While consulting with a large telephone company in the 1980s, Bell and Zemke decided to focus on what customers experienced when their telephones didn’t work. To do so, they interviewed customers, held focus groups, did ride-alongs with telephone repair workers and sit-alongs at call centers. In the end, they decided to graph what they had learned as if the customers were telling them their stories.
The main takeaway: when Bell and Zemke observed what customers expected to happen in each separate touch point, they realized the customers were actually teaching them how to make their experiences better. As a result, Bell and Zemke developed a concept called the “cycle of service mapping,” which has since become customer journey mapping.
Today, the modern customer journey map is an important way to track, predict and improve both customer experience and customer success. A 2018 report from CXPA revealed that 90 percent of those using customer journey mapping have seen a positive impact, with improvements in customer satisfaction and a reduction in churn. To learn more about the importance of customer journey mapping to customer success professionals, we sat down with Joseph Durias of monday.com.
Joseph Durias is a mid-market customer success manager at monday.com, a work operating system that promotes a culture of transparency and empowerment. He recognizes that customer journey mapping has not only been deeply intertwined in monday.com’s evolution, but an integral part of their success.
What’s one way customer journey mapping helps you deliver a better customer experience?
Our company and org’s evolution are actually both deeply rooted in customer journey mapping. Our product offerings began as purely self-serve and our founders used journey mapping to ensure that our in-product messaging and flow created an intuitive experience within a widely applicable and flexible tool.

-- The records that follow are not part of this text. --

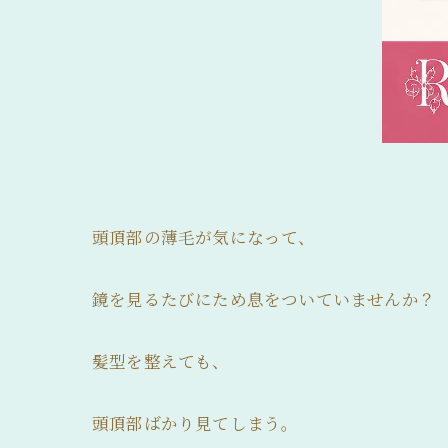
頭頂部の薄毛が気になって、
鏡を見るたびにため息をついていませんか？
髪型を整えても、
頭頂部ばかり見てしまう。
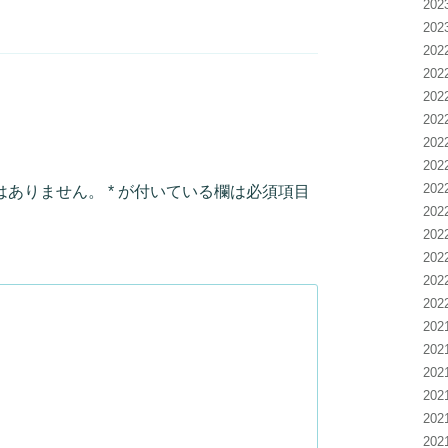
20
20
20
20
20
20
20
20
20
はありません。
*
が付いている欄は必須項目
20
20
20
20
20
20
20
20
20
20
20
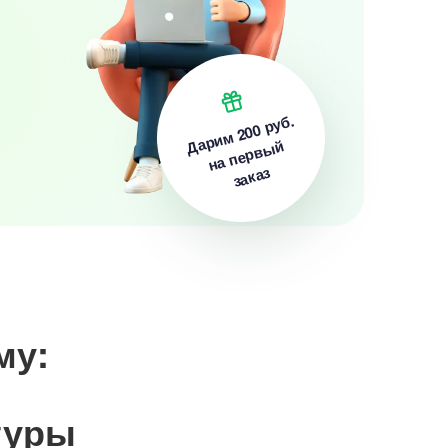
200 руб.
Дарим
на первый
заказ
му:
туры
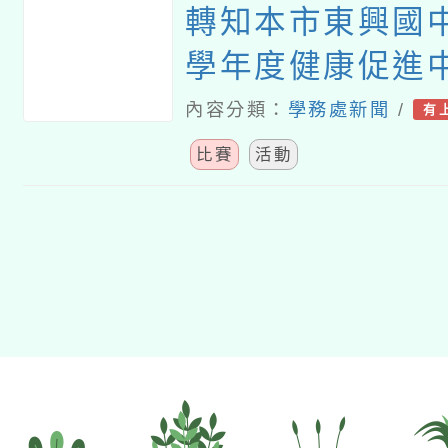
轉知本市東興國中
學年度健康促進
校－「菸檳害防
內容分類：
學務處新聞
/
有
徵稿競賽」
比賽
活動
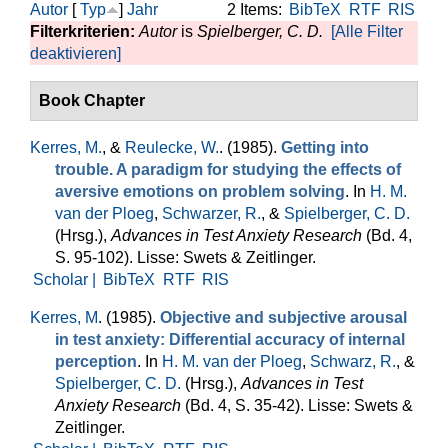
Autor
[
Typ
]
Jahr
2 Items:
BibTeX
RTF
RIS
Filterkriterien:
Autor
is
Spielberger, C. D.
[Alle Filter
deaktivieren]
Book Chapter
Kerres, M.
, &
Reulecke, W.
. (1985).
Getting into
trouble. A paradigm for studying the effects of
aversive emotions on problem solving
. In
H. M.
van der Ploeg
,
Schwar­zer, R.
, &
Spielberger, C. D.
(Hrsg.)
,
Advances in Test Anxiety Research
(Bd. 4,
S. 95-102). Lisse: Swets & Zeitlinger.
Scholar |
BibTeX
RTF
RIS
Kerres, M
. (1985).
Objective and subjective arousal
in test anxiety: Differen­tial accu­racy of internal
perception
. In
H. M. van der Ploeg
,
Schwarz, R.
, &
Spielberger, C. D.
(Hrsg.)
,
Advances in Test
Anxiety Research
(Bd. 4, S. 35-42). Lisse: Swets &
Zeitlinger.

As we’ve evolved our customer success org, we’ve become much better at lifecycle segmentation and created deeper specialization among our teams. Journey mapping helped us pinpoint two key stages that had the biggest impact in our clients’ long-term success — technical implementation and early end-user adoption. We also identified that each stage required different employee competencies that led to success.

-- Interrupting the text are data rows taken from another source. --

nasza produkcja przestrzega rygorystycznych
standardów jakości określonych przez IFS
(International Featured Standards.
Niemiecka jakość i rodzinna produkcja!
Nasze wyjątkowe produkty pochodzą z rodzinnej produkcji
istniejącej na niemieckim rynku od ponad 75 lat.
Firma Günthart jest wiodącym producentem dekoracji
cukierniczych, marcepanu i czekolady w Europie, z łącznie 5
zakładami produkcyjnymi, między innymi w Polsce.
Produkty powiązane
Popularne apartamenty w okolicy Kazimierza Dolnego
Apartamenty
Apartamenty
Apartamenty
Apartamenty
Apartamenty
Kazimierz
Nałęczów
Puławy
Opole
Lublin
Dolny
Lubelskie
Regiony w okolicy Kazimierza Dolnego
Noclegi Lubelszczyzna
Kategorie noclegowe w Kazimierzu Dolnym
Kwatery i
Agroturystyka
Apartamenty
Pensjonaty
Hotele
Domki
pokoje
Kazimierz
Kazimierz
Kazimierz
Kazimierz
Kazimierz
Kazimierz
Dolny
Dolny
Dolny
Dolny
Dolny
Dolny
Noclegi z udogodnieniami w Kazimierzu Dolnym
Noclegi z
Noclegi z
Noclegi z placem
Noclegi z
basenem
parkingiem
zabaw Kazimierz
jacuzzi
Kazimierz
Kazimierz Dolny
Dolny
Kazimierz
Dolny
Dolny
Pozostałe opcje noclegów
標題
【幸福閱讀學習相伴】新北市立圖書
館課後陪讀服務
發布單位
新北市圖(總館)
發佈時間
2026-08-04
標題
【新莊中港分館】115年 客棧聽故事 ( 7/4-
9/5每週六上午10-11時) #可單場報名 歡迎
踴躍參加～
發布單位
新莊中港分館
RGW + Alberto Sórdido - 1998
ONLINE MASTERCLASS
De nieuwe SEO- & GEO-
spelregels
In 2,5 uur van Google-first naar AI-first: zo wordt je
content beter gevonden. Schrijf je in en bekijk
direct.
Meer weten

In the spring of 2020, we split customer onboarding from ongoing success management. This resulted in two significantly more effective and specialized teams. This also had residual benefits in simplifying the hiring process and widening our candidate pool!
What other teams or team members do you collaborate with to support customers throughout their success journey?

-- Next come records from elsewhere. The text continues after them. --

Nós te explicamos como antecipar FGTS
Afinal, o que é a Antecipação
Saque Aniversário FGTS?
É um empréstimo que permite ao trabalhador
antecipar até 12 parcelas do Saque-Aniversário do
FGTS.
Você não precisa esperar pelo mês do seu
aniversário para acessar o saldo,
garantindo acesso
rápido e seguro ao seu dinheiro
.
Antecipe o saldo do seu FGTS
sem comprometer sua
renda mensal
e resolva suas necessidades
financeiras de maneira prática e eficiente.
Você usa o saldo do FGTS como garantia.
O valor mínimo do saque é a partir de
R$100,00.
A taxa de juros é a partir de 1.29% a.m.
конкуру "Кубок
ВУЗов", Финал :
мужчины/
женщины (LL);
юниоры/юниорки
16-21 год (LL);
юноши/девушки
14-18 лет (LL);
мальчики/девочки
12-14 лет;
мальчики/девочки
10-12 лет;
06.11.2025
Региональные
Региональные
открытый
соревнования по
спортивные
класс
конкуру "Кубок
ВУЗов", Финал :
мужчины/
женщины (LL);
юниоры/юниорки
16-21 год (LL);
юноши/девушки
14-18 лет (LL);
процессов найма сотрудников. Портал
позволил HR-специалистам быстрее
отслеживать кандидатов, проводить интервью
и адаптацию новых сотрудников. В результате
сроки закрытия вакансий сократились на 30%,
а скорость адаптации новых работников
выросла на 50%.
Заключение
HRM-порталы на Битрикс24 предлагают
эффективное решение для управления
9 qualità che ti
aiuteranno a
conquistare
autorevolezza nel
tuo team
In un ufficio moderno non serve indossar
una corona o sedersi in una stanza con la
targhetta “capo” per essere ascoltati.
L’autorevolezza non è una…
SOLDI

When we say CSMs collaborate across the board, we really mean it. We work closely with customer experience, product, R&D, marketing and most closely with sales.
As a high-growth company, both teams are moving at full speed, operate with lean headcount, and sometimes share overlapping responsibilities. Customer journey mapping helps us avoid the tension of conflicting priorities, but more importantly, allows us to leverage each team’s core strengths by defining the scope of ownership and key success factors at each phase.
For example, our AM partners know that CS owns implementation, but also that buy-in is just as important as a perfectly engineered workflow during customer adoption. Here, AMs leverage executive relationships and set the stage for CSMs to usher key stakeholders through change management. CS then pays it forward by coordinating 6-to-9 month reviews during adoption and leveraging data, contextual insights and stakeholder relationships to drive toward a strong renewal and new commercial opportunities.
Journey mapping helped us pinpoint two key stages that had the biggest impact in our clients’ long-term success.”
How do you tailor the customer journey map to meet the unique needs of different segments or types of customers?
At monday.com, we’ve had the blessing of being so flexible that our platform can fit into any industry and function; however, this also challenges monday.com CSMs to also be extremely well-rounded in order to be strong consulting partners.
To balance effectiveness with efficiency, we maintain the same top level phases in the customer journey and instead modify our consulting based on best practices and benchmarking for each customer’s application of our platform.
For example, creative teams typically require frequent collaboration and communication in monday.com as content progresses between design, copy, digital marketing and each team’s unique tech stack. With creative teams, we’ll likely conduct creative business reviews focused on integrations-utilization and potentially each function’s engagement metrics. But with a team of project managers, we might focus our discussion on metrics related to data visualization, reporting and time-saving automations. In both cases, we’d thoughtfully customize benchmarking data to make sure we’re guiding our partners to make the best-informed decisions.